O último relatório do Painel Intergovernamental sobre Mudanças do Clima (IPCC em inglês), divulgado neste ano, não deixa dúvidas: o aquecimento da temperatura média da Terra e as mudanças ambientais globais são uma realidade que não poderemos evitar, pois é decorrente de emissões passadas de gases causadores do efeito estufa (GEE). Abordar esse assunto é um grande desafio, tendo em vista que a questão, até recentemente, estava restrita à comunidade científica, governos nacionais e ambientalistas. Agora é preciso traduzir a linguagem técnica dos especialistas para a sociedade civil, para que esta possa expor suas demandas e se posicionar frente às políticas públicas começam a ser implementadas nessa área.
No conjunto de desequilíbrios responsáveis pelo aquecimento global, as cidades figuram como consumidores de 75% do total de energia e produzem 80% dos GEE. Apesar da baixa qualidade de vida de regiões metropolitanas e grandes centros urbanos, as pessoas continuam migrando para as cidades, sendo hoje verdade que 50% da população mundial estão concentradas em centros urbanos. Estas populações ocupam apenas 2% da superfície da Terra. Apesar da controvérsia científica em relação às causas do aquecimento global, essa pressão antrópica sobre o planeta e seus recursos tem contribuído para o aumento da intensidade das mudanças globais. Dessa forma, a discussão sobre mudanças climáticas nas cidades é fundamental para discussão do que pode ser feito para minimizar o processo de mudanças globais, incluindo o aumento da temperatura média e as mudanças no clima.
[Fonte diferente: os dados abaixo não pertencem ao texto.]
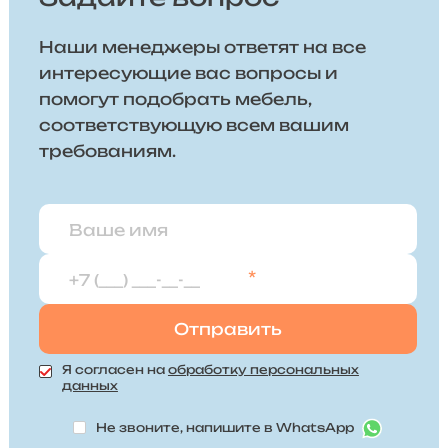
Наши менеджеры ответят на все
интересующие вас вопросы и
помогут подобрать мебель,
соответствующую всем вашим
требованиям.
*
Я согласен на
обработку персональных
данных
Не звоните, напишите в WhatsApp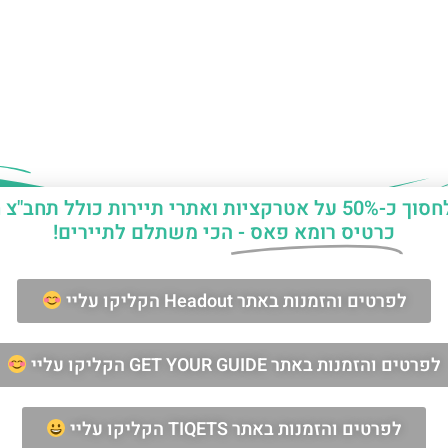
יות ואתרי תיירות כולל תחב"צ חינם?
כרטיס רומא פאס -
הכי משתלם לתיירים!
ן החופשה ברומא?
לפרטים והזמנות באתר Headout הקליקו עליי
מאשר/ת קבלת דיוור וחומרים פרסומיים
לפרטים והזמנות באתר GET YOUR GUIDE הקליקו עליי
שליחה
לפרטים והזמנות באתר TIQETS הקליקו עליי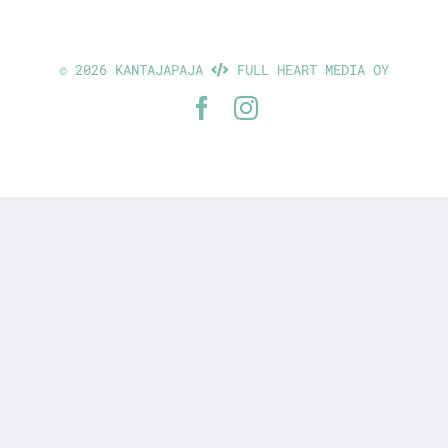
©
2026 KANTAJAPAJA
FULL HEART MEDIA OY
Facebook
Instagram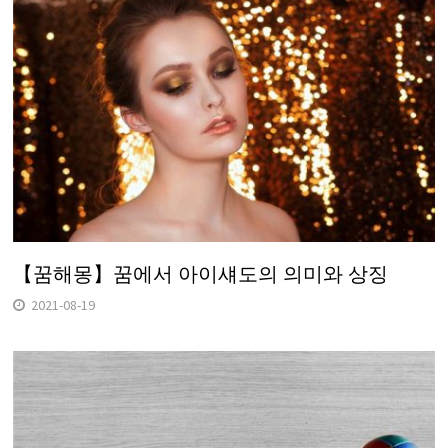
【꿈해몽】꿈에서 아이섀도의 의미와 상징
2021-08-19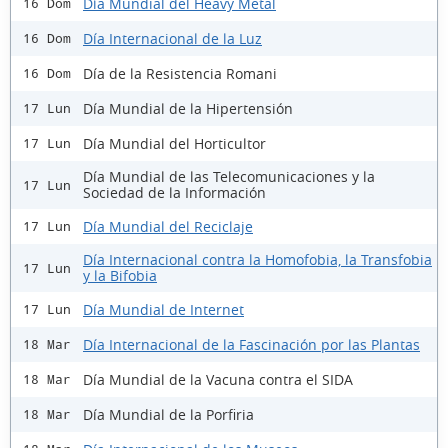
Día Mundial del Heavy Metal
16 Dom
Día Internacional de la Luz
16 Dom
Día de la Resistencia Romani
16 Dom
Día Mundial de la Hipertensión
17 Lun
Día Mundial del Horticultor
17 Lun
Día Mundial de las Telecomunicaciones y la
17 Lun
Sociedad de la Información
Día Mundial del Reciclaje
17 Lun
Día Internacional contra la Homofobia, la Transfobia
17 Lun
y la Bifobia
Día Mundial de Internet
17 Lun
Día Internacional de la Fascinación por las Plantas
18 Mar
Día Mundial de la Vacuna contra el SIDA
18 Mar
Día Mundial de la Porfiria
18 Mar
Seguindo uma tendência internacional, alguns municípios e estados brasileiros já estão desenvolvendo ações para a mitigação das causas e dos impactos dessas mudanças. Entre as principais iniciativas de governos subnacionais podemos destacar o Estado do Amazonas, o Estado e o município de São Paulo, Curitiba, Rio de Janeiro, entre outras. Entre as principais medidas que estão sendo adotadas por essas cidades estão a criação de fóruns municipais (e/ou Estaduais) de mudanças climáticas, a elaboração de inventário de emissões de GEE, a discussão de plano de enfrentamento das mudanças climáticas, além de investimentos para a ampliação do transporte público e da arborização urbana, saneamento e tratamento de resíduos sólidos e melhoria da qualidade do ar e da água. Algumas ações são simples, tanto economicamente como estruturalmente. Porém, a maioria, envolve grandes investimentos para obras de infra-estrutura e equipamentos públicos.
A questão central é que as principais medidas para controlar o aquecimento global decorrem de articulações supranacionais que apresentam altos custos sociais, econômicos e financeiros, sendo mais caro para alguns do que para outros. As negociações serão demoradas, custosas e deverão ser feitas com cuidado já que estes custos irão alterar as condições de competitividade de regiões, países e/ou setores da economia no mercado internacional. Todavia, ainda há medidas simples que se baseiam fundamentalmente em ações educativas e de mudanças de comportamento. Todas, no entanto, precisam ser implantadas conjuntamente, unindo governos, setor privado e comunidade.
Portanto, no processo de sustentabilidade das cidades há muitas iniciativas importantes, mas parece que muitos governantes, políticos, empresários e investidores ainda não perceberam o grande potencial de desenvolvimento econômico e social oferecido pela necessidade de mudança dos padrões atuais de funcionamento das cidades. Há uma economia a ser movida, principalmente na produção de equipamentos adequados à produção de energia de fontes renováveis, à conservação e reúso da água, no manejo e reaproveitamento dos resíduos sólidos, na construção de vias e veículos para a mobilidade urbana, de forma a reconstruir as cidades em outros padrões de urbanismo condizentes com as necessidades dos novos tempos.
(Por Rafael D´Almeida Martins *, Envolverde, 21/11/2007)
* Rafael D´Almeida Martins é formado em Administração Pública (FGV-EAESP) e doutorando em Ambiente e Sociedade na Universidade Estadual de Campinas (NEPAM/IFCH/Unicamp). Diretor-executivo do Centro de Estudos e Pesquisas em Políticas Sociais e Qualidade de Vida (CEPPS).